▸ PROBLEM TO WORK ON
Pictures stay out; everything else in the entries below is to be duplicated exactly.

▸ SUPPLIED MATERIAL

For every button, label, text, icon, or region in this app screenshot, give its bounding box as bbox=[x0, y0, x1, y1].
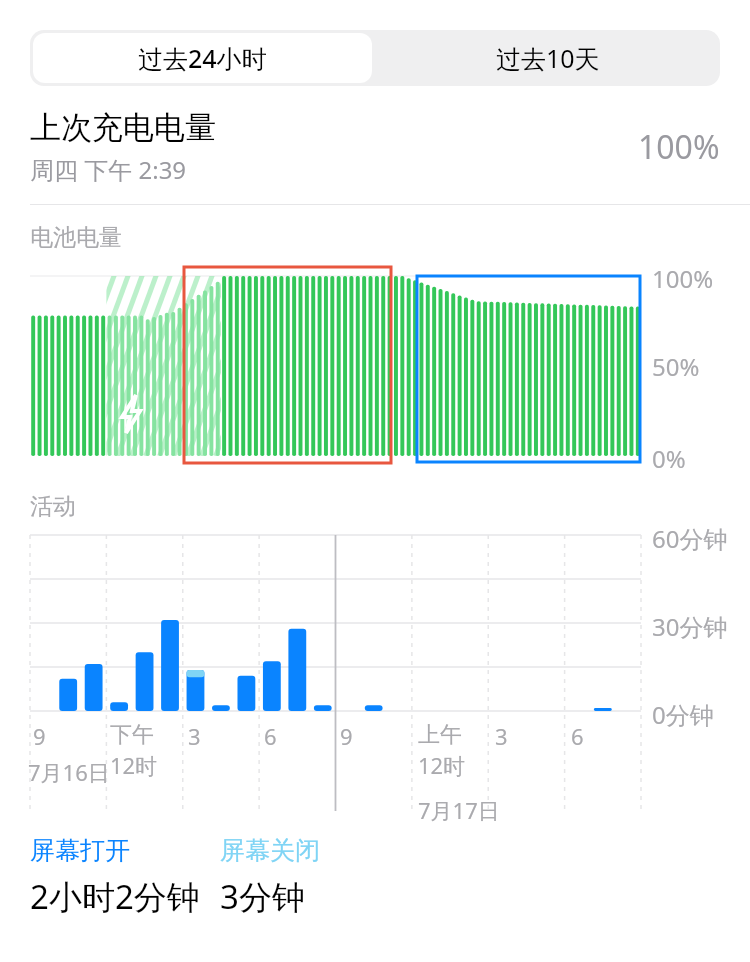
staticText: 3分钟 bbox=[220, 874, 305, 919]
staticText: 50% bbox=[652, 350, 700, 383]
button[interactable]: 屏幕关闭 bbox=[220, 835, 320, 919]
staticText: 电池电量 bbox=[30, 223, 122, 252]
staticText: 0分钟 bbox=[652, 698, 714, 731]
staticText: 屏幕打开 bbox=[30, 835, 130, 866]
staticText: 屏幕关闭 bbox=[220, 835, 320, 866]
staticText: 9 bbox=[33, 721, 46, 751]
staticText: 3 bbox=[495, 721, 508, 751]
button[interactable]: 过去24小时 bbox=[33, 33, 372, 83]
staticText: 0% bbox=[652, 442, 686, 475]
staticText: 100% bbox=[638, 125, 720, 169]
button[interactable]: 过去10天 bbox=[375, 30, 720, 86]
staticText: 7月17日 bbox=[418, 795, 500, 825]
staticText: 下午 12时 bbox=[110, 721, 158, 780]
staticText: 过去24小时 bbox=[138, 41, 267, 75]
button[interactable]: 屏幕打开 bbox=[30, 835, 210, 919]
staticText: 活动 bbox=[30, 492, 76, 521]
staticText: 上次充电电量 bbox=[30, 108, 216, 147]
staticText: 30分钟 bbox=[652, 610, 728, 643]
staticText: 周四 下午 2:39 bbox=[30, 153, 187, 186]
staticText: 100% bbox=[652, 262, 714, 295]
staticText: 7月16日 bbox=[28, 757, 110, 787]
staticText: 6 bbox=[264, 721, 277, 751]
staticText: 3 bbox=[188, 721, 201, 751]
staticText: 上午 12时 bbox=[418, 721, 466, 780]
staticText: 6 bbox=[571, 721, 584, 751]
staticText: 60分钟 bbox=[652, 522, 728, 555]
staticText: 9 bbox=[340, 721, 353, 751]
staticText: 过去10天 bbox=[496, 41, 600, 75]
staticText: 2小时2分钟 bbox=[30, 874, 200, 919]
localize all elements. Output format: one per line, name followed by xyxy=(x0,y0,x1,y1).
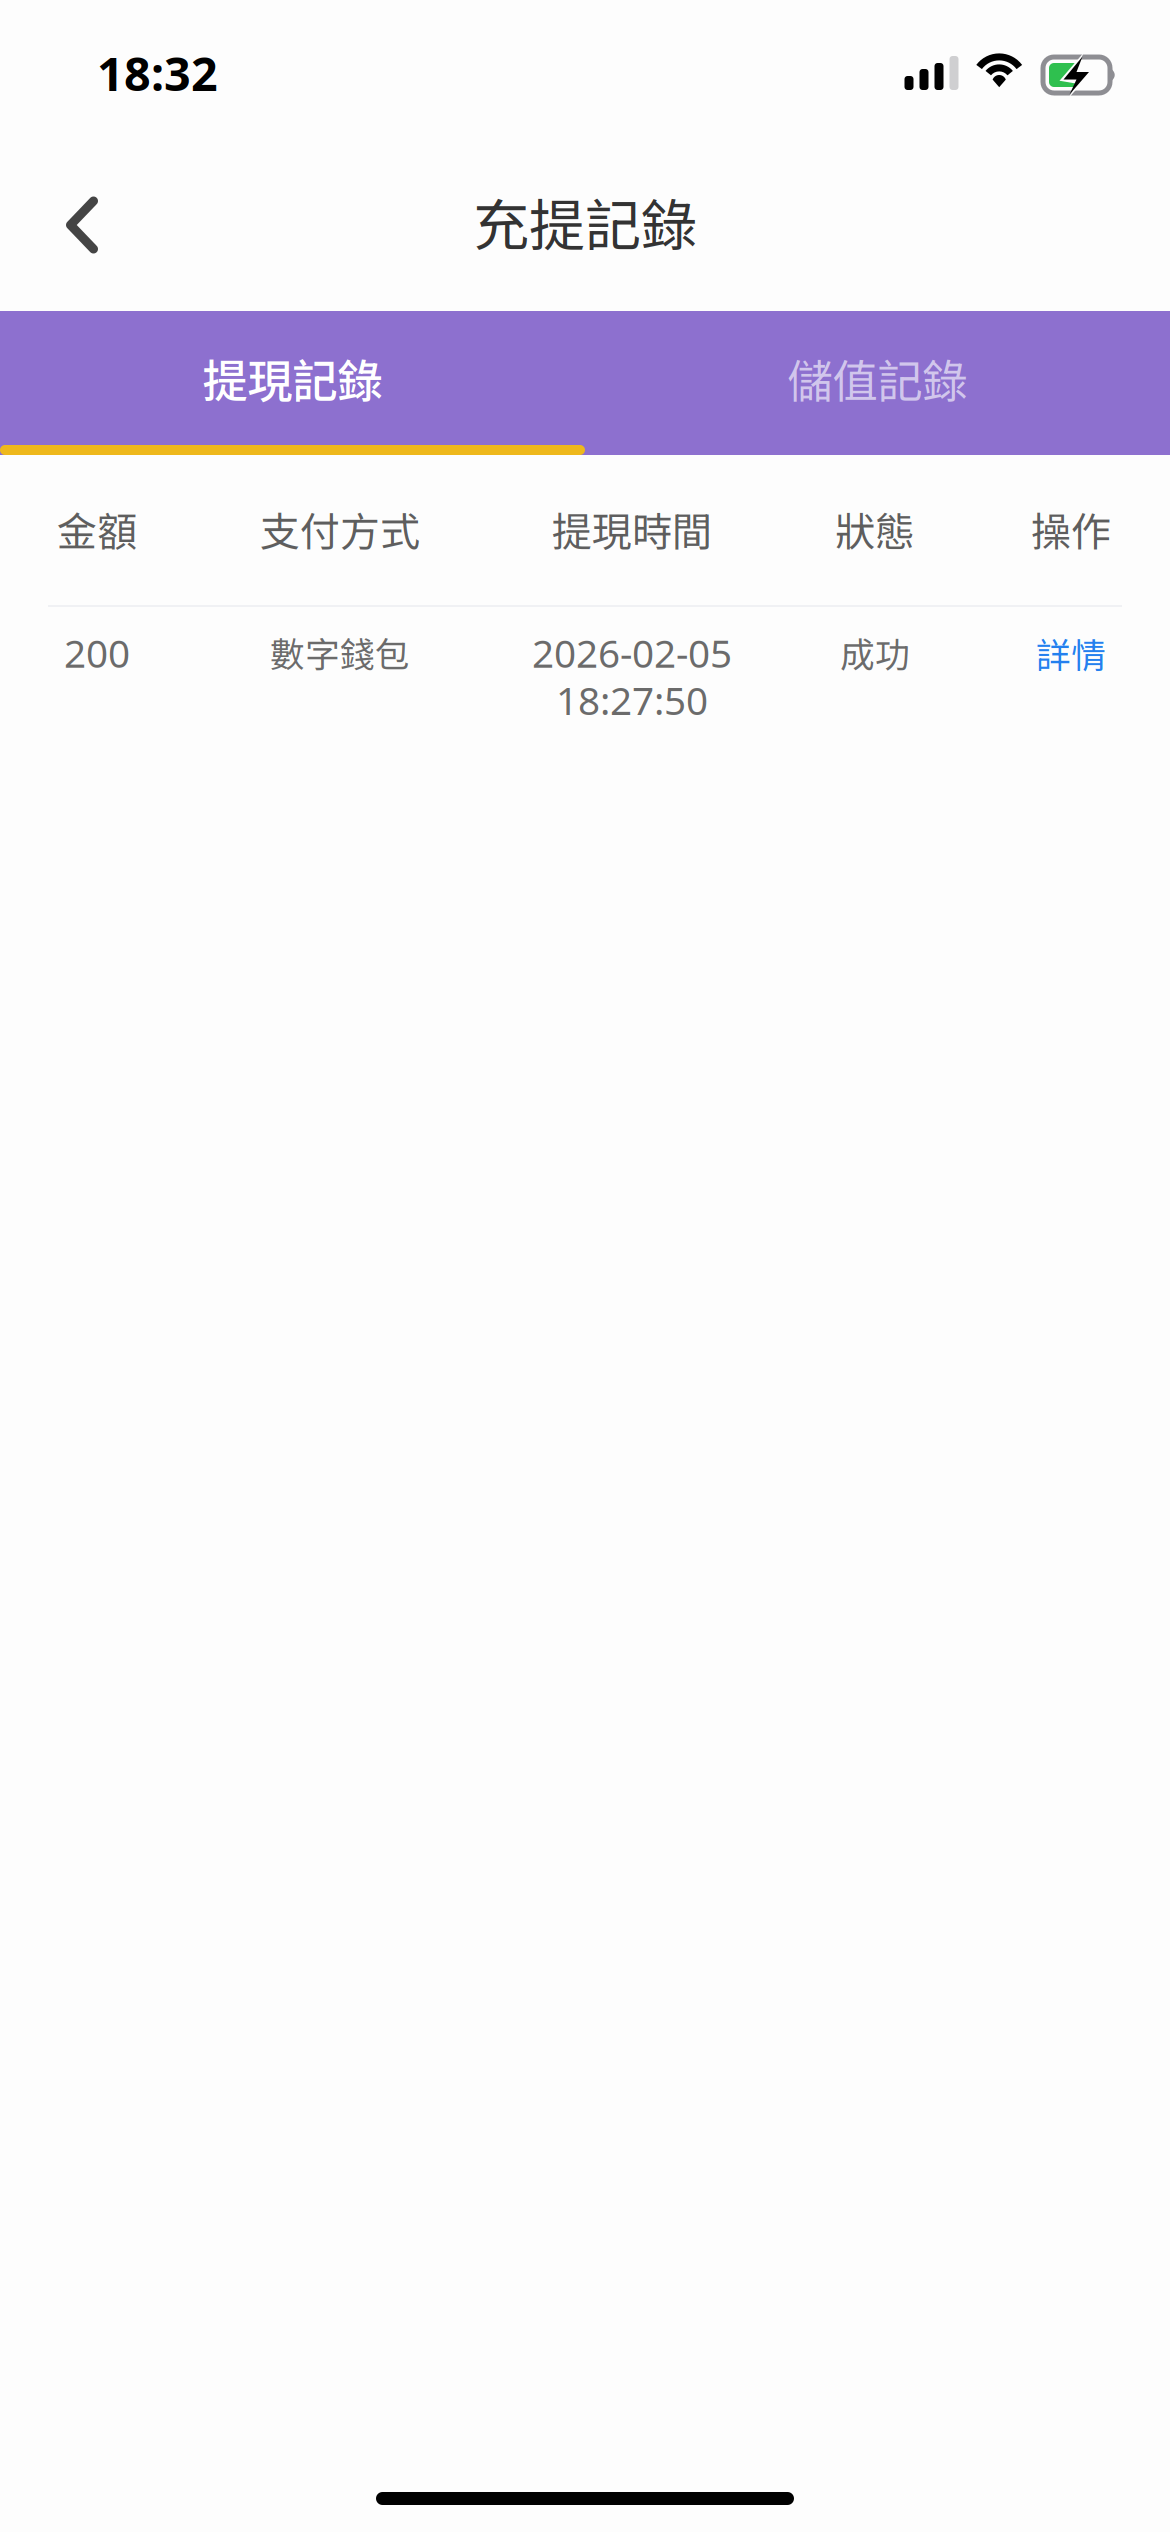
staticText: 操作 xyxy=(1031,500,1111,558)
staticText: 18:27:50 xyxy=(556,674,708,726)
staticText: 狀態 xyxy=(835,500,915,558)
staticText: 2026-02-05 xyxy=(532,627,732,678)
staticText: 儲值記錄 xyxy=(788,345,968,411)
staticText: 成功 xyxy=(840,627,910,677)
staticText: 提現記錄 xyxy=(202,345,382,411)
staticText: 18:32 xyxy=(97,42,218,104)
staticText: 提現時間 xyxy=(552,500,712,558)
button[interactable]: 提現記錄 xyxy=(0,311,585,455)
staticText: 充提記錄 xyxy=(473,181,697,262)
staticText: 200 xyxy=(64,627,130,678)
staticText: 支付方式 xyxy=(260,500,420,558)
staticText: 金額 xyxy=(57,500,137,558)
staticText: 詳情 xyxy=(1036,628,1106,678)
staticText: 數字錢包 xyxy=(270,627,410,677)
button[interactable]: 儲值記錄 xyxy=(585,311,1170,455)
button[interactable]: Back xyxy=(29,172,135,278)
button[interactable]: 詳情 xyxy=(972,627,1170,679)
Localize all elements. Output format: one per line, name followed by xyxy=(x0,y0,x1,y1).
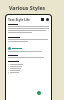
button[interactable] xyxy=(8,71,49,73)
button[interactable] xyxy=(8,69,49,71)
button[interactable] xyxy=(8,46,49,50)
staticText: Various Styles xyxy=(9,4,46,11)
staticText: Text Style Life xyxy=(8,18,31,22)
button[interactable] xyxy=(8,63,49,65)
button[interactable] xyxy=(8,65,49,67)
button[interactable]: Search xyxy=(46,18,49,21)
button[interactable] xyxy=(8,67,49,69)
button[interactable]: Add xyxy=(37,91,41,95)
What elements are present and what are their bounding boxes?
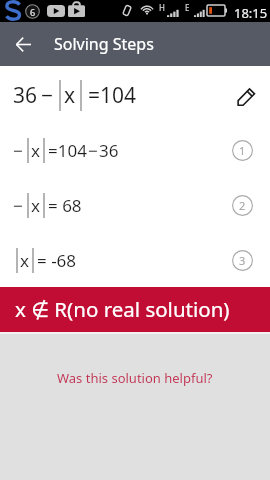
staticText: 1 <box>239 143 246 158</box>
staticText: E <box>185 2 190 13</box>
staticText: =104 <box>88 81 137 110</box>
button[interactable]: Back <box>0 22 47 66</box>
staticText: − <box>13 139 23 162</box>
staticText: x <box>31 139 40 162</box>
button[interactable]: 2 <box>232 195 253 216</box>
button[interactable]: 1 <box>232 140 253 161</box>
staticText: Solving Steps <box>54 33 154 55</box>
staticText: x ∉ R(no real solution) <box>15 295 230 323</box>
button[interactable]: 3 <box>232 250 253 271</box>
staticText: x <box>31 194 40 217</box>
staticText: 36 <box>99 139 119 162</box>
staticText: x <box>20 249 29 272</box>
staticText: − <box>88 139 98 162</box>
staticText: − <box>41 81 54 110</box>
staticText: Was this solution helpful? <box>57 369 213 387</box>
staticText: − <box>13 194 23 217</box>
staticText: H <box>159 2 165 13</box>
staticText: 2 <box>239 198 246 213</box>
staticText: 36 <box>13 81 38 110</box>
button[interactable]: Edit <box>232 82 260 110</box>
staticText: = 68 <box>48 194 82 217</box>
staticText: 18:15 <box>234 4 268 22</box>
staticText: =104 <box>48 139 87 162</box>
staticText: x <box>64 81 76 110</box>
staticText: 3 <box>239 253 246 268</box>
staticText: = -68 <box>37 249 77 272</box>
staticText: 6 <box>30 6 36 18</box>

▸ TASK OUTPUT
For every button, label, text, icon, or region in this app screenshot, give its bounding box as bbox=[x0, y0, x1, y1].
staticText: 3分钟 bbox=[220, 874, 305, 919]
staticText: 50% bbox=[652, 350, 700, 383]
button[interactable]: 屏幕关闭 bbox=[220, 835, 320, 919]
staticText: 电池电量 bbox=[30, 223, 122, 252]
staticText: 0分钟 bbox=[652, 698, 714, 731]
staticText: 屏幕打开 bbox=[30, 835, 130, 866]
staticText: 屏幕关闭 bbox=[220, 835, 320, 866]
staticText: 9 bbox=[33, 721, 46, 751]
staticText: 3 bbox=[495, 721, 508, 751]
button[interactable]: 过去24小时 bbox=[33, 33, 372, 83]
staticText: 0% bbox=[652, 442, 686, 475]
staticText: 100% bbox=[638, 125, 720, 169]
button[interactable]: 过去10天 bbox=[375, 30, 720, 86]
staticText: 7月17日 bbox=[418, 795, 500, 825]
staticText: 下午 12时 bbox=[110, 721, 158, 780]
staticText: 过去24小时 bbox=[138, 41, 267, 75]
button[interactable]: 屏幕打开 bbox=[30, 835, 210, 919]
staticText: 活动 bbox=[30, 492, 76, 521]
staticText: 上次充电电量 bbox=[30, 108, 216, 147]
staticText: 30分钟 bbox=[652, 610, 728, 643]
staticText: 周四 下午 2:39 bbox=[30, 153, 187, 186]
staticText: 100% bbox=[652, 262, 714, 295]
staticText: 7月16日 bbox=[28, 757, 110, 787]
staticText: 6 bbox=[264, 721, 277, 751]
staticText: 3 bbox=[188, 721, 201, 751]
staticText: 上午 12时 bbox=[418, 721, 466, 780]
staticText: 6 bbox=[571, 721, 584, 751]
staticText: 60分钟 bbox=[652, 522, 728, 555]
staticText: 9 bbox=[340, 721, 353, 751]
staticText: 过去10天 bbox=[496, 41, 600, 75]
staticText: 2小时2分钟 bbox=[30, 874, 200, 919]
localize all elements. Output format: one per line, name followed by xyxy=(x0,y0,x1,y1).
staticText: 操作 xyxy=(1031,500,1111,558)
staticText: 18:27:50 xyxy=(556,674,708,726)
staticText: 狀態 xyxy=(835,500,915,558)
staticText: 2026-02-05 xyxy=(532,627,732,678)
staticText: 儲值記錄 xyxy=(788,345,968,411)
staticText: 成功 xyxy=(840,627,910,677)
staticText: 提現記錄 xyxy=(202,345,382,411)
staticText: 18:32 xyxy=(97,42,218,104)
staticText: 提現時間 xyxy=(552,500,712,558)
button[interactable]: 提現記錄 xyxy=(0,311,585,455)
staticText: 充提記錄 xyxy=(473,181,697,262)
staticText: 200 xyxy=(64,627,130,678)
staticText: 支付方式 xyxy=(260,500,420,558)
staticText: 金額 xyxy=(57,500,137,558)
staticText: 詳情 xyxy=(1036,628,1106,678)
staticText: 數字錢包 xyxy=(270,627,410,677)
button[interactable]: 儲值記錄 xyxy=(585,311,1170,455)
button[interactable]: Back xyxy=(29,172,135,278)
button[interactable]: 詳情 xyxy=(972,627,1170,679)
Localize all elements. Output format: one per line, name followed by xyxy=(x0,y0,x1,y1).
button[interactable] xyxy=(8,71,49,73)
button[interactable] xyxy=(8,69,49,71)
button[interactable] xyxy=(8,46,49,50)
staticText: Various Styles xyxy=(9,4,46,11)
staticText: Text Style Life xyxy=(8,18,31,22)
button[interactable] xyxy=(8,63,49,65)
button[interactable] xyxy=(8,65,49,67)
button[interactable]: Search xyxy=(46,18,49,21)
button[interactable] xyxy=(8,67,49,69)
button[interactable]: Add xyxy=(37,91,41,95)
What elements are present and what are their bounding boxes?
staticText: 1 <box>239 143 246 158</box>
staticText: E <box>185 2 190 13</box>
staticText: =104 <box>88 81 137 110</box>
button[interactable]: Back <box>0 22 47 66</box>
staticText: − <box>13 139 23 162</box>
staticText: x <box>31 139 40 162</box>
button[interactable]: 2 <box>232 195 253 216</box>
button[interactable]: 1 <box>232 140 253 161</box>
staticText: Solving Steps <box>54 33 154 55</box>
staticText: x ∉ R(no real solution) <box>15 295 230 323</box>
button[interactable]: 3 <box>232 250 253 271</box>
staticText: x <box>31 194 40 217</box>
staticText: 36 <box>99 139 119 162</box>
staticText: x <box>20 249 29 272</box>
staticText: − <box>88 139 98 162</box>
staticText: − <box>41 81 54 110</box>
staticText: Was this solution helpful? <box>57 369 213 387</box>
staticText: − <box>13 194 23 217</box>
staticText: H <box>159 2 165 13</box>
staticText: 2 <box>239 198 246 213</box>
staticText: 36 <box>13 81 38 110</box>
button[interactable]: Edit <box>232 82 260 110</box>
staticText: = 68 <box>48 194 82 217</box>
staticText: 18:15 <box>234 4 268 22</box>
staticText: =104 <box>48 139 87 162</box>
staticText: x <box>64 81 76 110</box>
staticText: 3 <box>239 253 246 268</box>
staticText: = -68 <box>37 249 77 272</box>
staticText: 6 <box>30 6 36 18</box>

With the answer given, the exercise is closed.